I worked at WordPress.com, the 15th most popular website in the world to write The Year Without Pants, a book about what we can learn from the amazing and progressive culture they use to get work done.
One major challenge I faced at the blogging website was learning how to work without e-mail. That’s right. While all employees had e-mail accounts and were free to use them, they rarely did. I didn’t either: 95 per cent of the e-mail I received while employed there was from people at other companies. How, you may ask, can any modern organization function without e-mail, much less one as successful as WordPress.com? I’ll explain everything you need to know.
But first it’s important to recognize that despite our constant complaints about endless piles of useless e-mail, most people I tell about WordPress.com’s e-mail liberation are dubious. We have a deeply engrained fatalism about alternatives, which is odd given how prideful we are for being early adopters of new ideas. E-mail is an old technology, older than the Web itself by more than a decade. If e-mail is broken, why do we cling so tightly to our cc: lines and attachments?
The reasons have little to do with technology: All technologies are good for some tasks and bad for others. If a technology annoys you, it probably has more to do with how the people around you use it than the technology itself. Consider this: For all our technological progress, we’ve yet to invent anything that makes co-workers write clear, jargon-free paragraphs, or that gets them to actually read, and not skim, the well-crafted things we send their way. It’s culture that defines these habits, not the tools. Culture bends technology to its will and not the other way around.
Most of the annoying e-mail in the business world is sent for two reasons:
1) Cover your ass. E-mail is broadcast to entire divisions simply to ensure no one can say they didn’t hear about a decision. E-mail is a weapon used for pre-emptive political strikes by the sender, attacking everyone on the “to” list or distribution list. We hate e-mail because we feel like e-mail victims, at the mercy of self-interested people who do not share our goals.
2) Showing off. For people who don’t actually make things for their job, e-mail is the only visible, tangible thing they make all day. Dysfunctional, insecure cultures confuse the meta-work of e-mail and PowerPoint decks for the actual work of helping customers. In these environments, people feel obligated to send much e-mail and create larger and larger documents to give the perception they’re working hard. It’s a downward spiral of anti-productivity.
These problems are avoided at WordPress.com because most of their 170 employees do actual work, writing code, designing features or directly helping customers. And they’re empowered to be aggressive in their jobs, making live changes to the service dozens of times a day with no approval chain or executive review board. There’s little fear of crossing political turf, and no need to show off, as their work speaks for itself. The result is the communication channels have a high signal-to-noise ratio.
The single tool used most often instead of e-mail is, surprise, blogs. There’s a WordPress theme designed for teamwork called P2 and it’s the dominant type of blog at the company. All the specifications and spreadsheets that might be sent over e-mail at your average company are simply posted on blogs for each team or project. Most discussions happen in comment threads, chat rooms or on Skype. If you care about that project, you follow the blog. If you don’t, you don’t.
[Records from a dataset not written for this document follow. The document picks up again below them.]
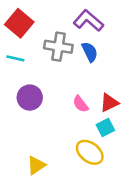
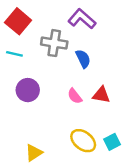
blue semicircle: (90, 52) -> (83, 59), moved
red triangle: (109, 103) -> (101, 95), turned 36
cyan square: (105, 128) -> (112, 142), moved

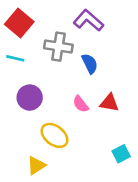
yellow ellipse: (83, 141) -> (54, 135), moved

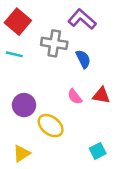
purple circle: (30, 98) -> (24, 105), moved
cyan square: (121, 154) -> (98, 151), moved
yellow triangle: (36, 165) -> (22, 153), moved

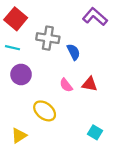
purple L-shape: (82, 19) -> (95, 17), moved
purple circle: (24, 105) -> (21, 74), moved
cyan square: (98, 151) -> (95, 132), moved, turned -32

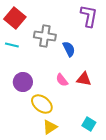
purple L-shape: (95, 17) -> (89, 16), turned 60
purple circle: (21, 74) -> (23, 82), moved
yellow triangle: (19, 136) -> (50, 127), moved

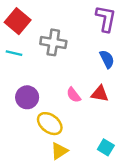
blue semicircle: (69, 49) -> (107, 59), moved

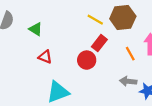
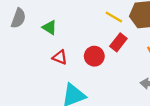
red circle: (87, 60) -> (94, 56), moved

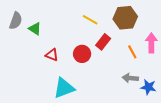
yellow line: (114, 17) -> (90, 20), moved
green triangle: (49, 27) -> (35, 29), moved

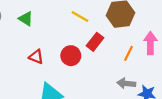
green triangle: (35, 29) -> (26, 19), moved
orange line: (132, 52) -> (129, 53), turned 56

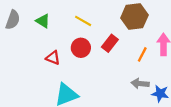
yellow line: (80, 16) -> (83, 21), moved
red circle: (71, 56) -> (81, 48), moved

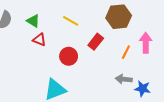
red circle: (81, 48) -> (69, 56), moved
red triangle: (53, 58) -> (39, 40), moved

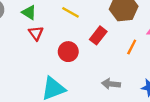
red triangle: (39, 40) -> (36, 33), turned 32
gray arrow: (124, 79) -> (111, 84), moved

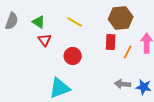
red rectangle: (98, 35) -> (111, 42), moved, turned -35
gray arrow: (111, 84) -> (123, 84), moved

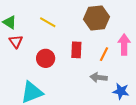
red rectangle: (111, 42) -> (76, 50), moved
gray arrow: (123, 84) -> (99, 77), moved

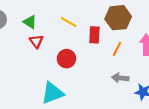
red rectangle: (76, 50) -> (94, 35), moved
orange line: (104, 54) -> (117, 49), moved

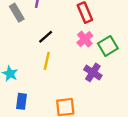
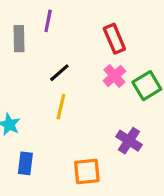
gray rectangle: (17, 13) -> (19, 39), turned 30
purple cross: (93, 72) -> (129, 141), moved

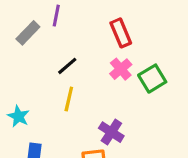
gray rectangle: (19, 39) -> (28, 33), turned 45
purple cross: (129, 141) -> (111, 132), moved

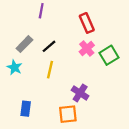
gray rectangle: (28, 33) -> (24, 44), moved
cyan star: (18, 116) -> (14, 67), moved

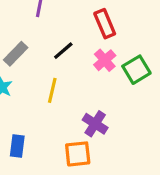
black line: (49, 46) -> (63, 51), moved

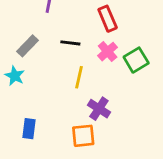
black line: (63, 51) -> (70, 43), turned 48
yellow line: (52, 90) -> (79, 77), moved

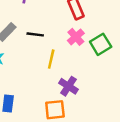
black line: (70, 43) -> (35, 34), moved

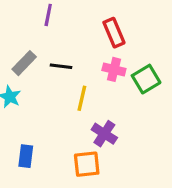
pink cross: (76, 37) -> (114, 69), turned -35

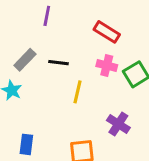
red rectangle: (114, 33) -> (107, 32), turned -35
purple cross: (104, 134) -> (118, 124), moved

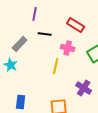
black line: (59, 63) -> (45, 34), moved
pink cross: (107, 66) -> (68, 48), moved

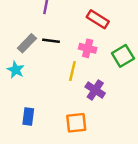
black line: (45, 34) -> (51, 41), moved
purple cross: (84, 88) -> (95, 90), moved

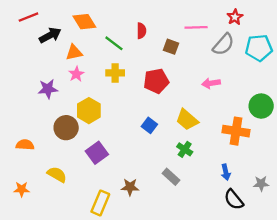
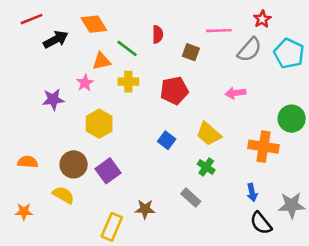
cyan pentagon: (259, 48) -> (289, 54), turned 30
orange triangle: (74, 52) -> (102, 61), moved
brown circle: (66, 128) -> (74, 164), moved
gray star: (261, 184) -> (292, 205), size x1.5

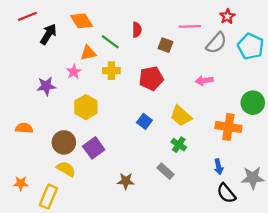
black arrow: (56, 39) -> (48, 34), turned -30
orange semicircle: (28, 162) -> (24, 128), moved
yellow semicircle: (63, 195) -> (66, 169), moved
yellow rectangle: (112, 227) -> (48, 197), moved

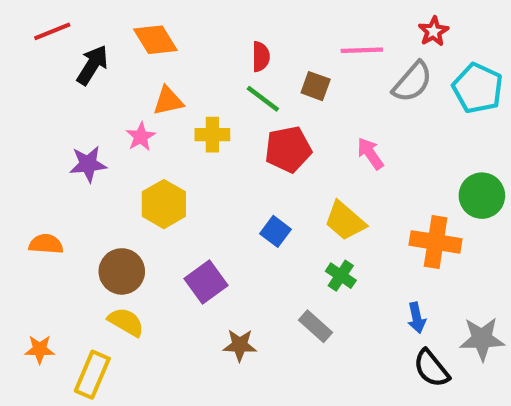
green line: (110, 42) -> (263, 99), moved
pink arrow: (204, 81) -> (370, 154), moved, turned 63
purple square: (94, 148) -> (206, 282), moved

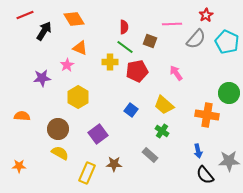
orange triangle: (168, 101) -> (80, 48), turned 35
yellow cross: (212, 135) -> (110, 62), moved
yellow rectangle: (92, 375) -> (87, 173), moved

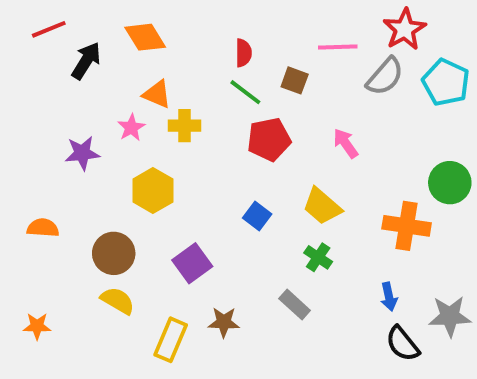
red star: (206, 15) -> (405, 29), size x1.5
yellow cross: (110, 62) -> (184, 126), moved

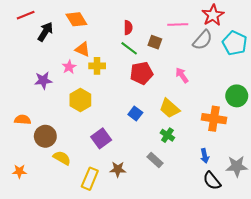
brown circle: (114, 253) -> (45, 136), moved

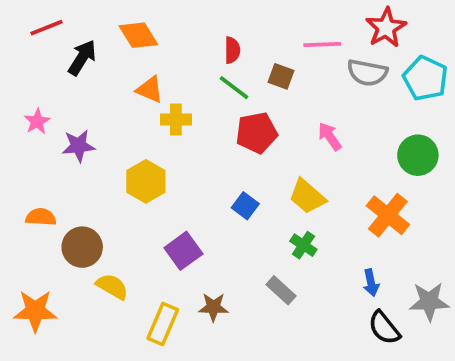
gray semicircle: (203, 40) -> (367, 73), turned 60
pink star: (69, 67) -> (37, 121), moved
green circle: (237, 96) -> (418, 155), moved
orange cross: (214, 119) -> (388, 215), turned 30
orange star: (19, 171) -> (35, 311), size x1.6

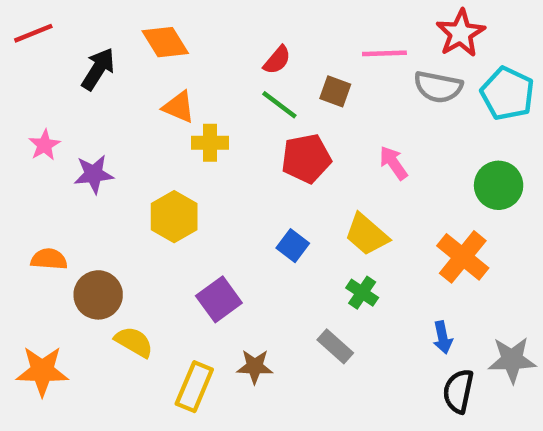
red line: (46, 28) -> (33, 33), moved
red semicircle: (232, 50) -> (277, 60), turned 40
black semicircle: (384, 328) -> (458, 391), turned 51

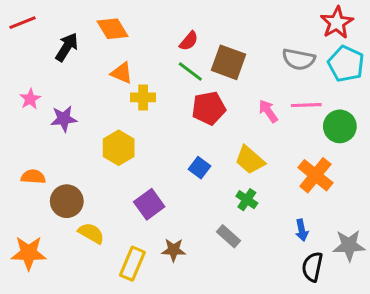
red star: (461, 33) -> (337, 23), moved
pink line: (384, 53) -> (306, 105), moved
brown square: (335, 91) -> (228, 62), size x1.6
Putting WordPress.com aside for the moment, e-mail has fundamental disadvantages that are rarely discussed:
•E-mail empowers the sender. They can put in your in-box whatever they like and as many times as they like (many receivers use filters and rules as countermeasures).
•E-mail is a closed channel. There’s no way to see an e-mail if you are not on the “to” list, forcing work groups to err on the side of carpet bombing entire project teams, or companies. We all feel only a fraction of e-mail has direct relevance to us as individuals. E-mail tends to bury people in FYI communication, messages unworthy for in-boxes.
•E-mail decays over time. If someone writes a great e-mail, an employee has to do something to preserve it. Otherwise it sits in an in-box, hidden from new employees. Over time, that organizational knowledge fades away.
Blogs, and P2s in particular, are designed to invert these assumptions:
•The reader, not the sender, chooses what to read. At WordPress.com, I picked which project blogs I wanted to follow and ignored the ones that had no value for me.
•The reader chooses how often and in what form he or she wants to read. There are many different tools available for reading blog posts, including, if you really want it, e-mail.
•Blogs are easy to access, search and reference. That great list of ideas you wrote a year ago won’t get buried and lost in people’s in-boxes. As a blog post, it will always be available as a URL, and can be searched and skimmed just like all the blogs on the Web you read every day.
Of course, there’s more to the story. At WordPress.com, there were no schedules. There were few meetings and fewer rules. And the kicker to all of it was every employee worked remotely from anywhere in the world they wanted. How can this work at all, you might ask. I had the same question, which is why I bravely dedicated a year to finding answers.
Scott Berkun, a former manager at Microsoft Corp., is the author of The Year Without Pants: WordPress.com and the Future of Work.